The final tale features the imminent impact of an astronomical body caused by a little girl, a website and online shopping.

Each of the films have different tones, but all have first-rate production values, story and are infused with characters you care about.

Unlike most anthology films there isn’t a wrap around tale tying them all together, one story is told and we move on, smoothly, to the next.

The final film, Birthday, is by far the most entertaining, intercutting between the poor girl and her family and some highly enjoyable news reports and home shopping, which all starts to come apart as the destruction of the plane seems nigh.

The zombie feature, while arguably the weakest of the trio still entertains because of the lead, you just feel so bad for him, cleaning up after his family and just wanting to have a relationship with this wonderful girl he has met and fallen in love with, and even being undead doesn’t seem to stop them.

The middle tale, Heavenly Creature is a nicely constructed tale on what it is to be human, are we simply defined by our desires and compulsions or are we more… Is it so hard to believe that a robot who obtains sentience and enlighten t could be in fact the reincarnated Buddha?
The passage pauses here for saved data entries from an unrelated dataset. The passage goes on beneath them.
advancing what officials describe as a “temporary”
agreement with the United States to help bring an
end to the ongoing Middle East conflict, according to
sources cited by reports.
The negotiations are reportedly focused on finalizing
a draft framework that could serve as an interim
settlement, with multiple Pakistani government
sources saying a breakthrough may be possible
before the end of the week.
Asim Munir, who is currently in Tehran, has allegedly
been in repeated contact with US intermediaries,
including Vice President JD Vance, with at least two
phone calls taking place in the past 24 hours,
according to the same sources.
And isn’t self-sacrifice for the betterment of all the ultimate in selfless actions, or as it hints at the end of the tale only a precursor for a bigger movement to come?

So far it’s been the titles I’ve been least sure of that have delighted me the most in this festival and I haven’t walked away disappointed or upset once, and this one was a nice surprise despite the terrible trailer used to promote it.

Nice work Mr. Lopez and company, keep it up!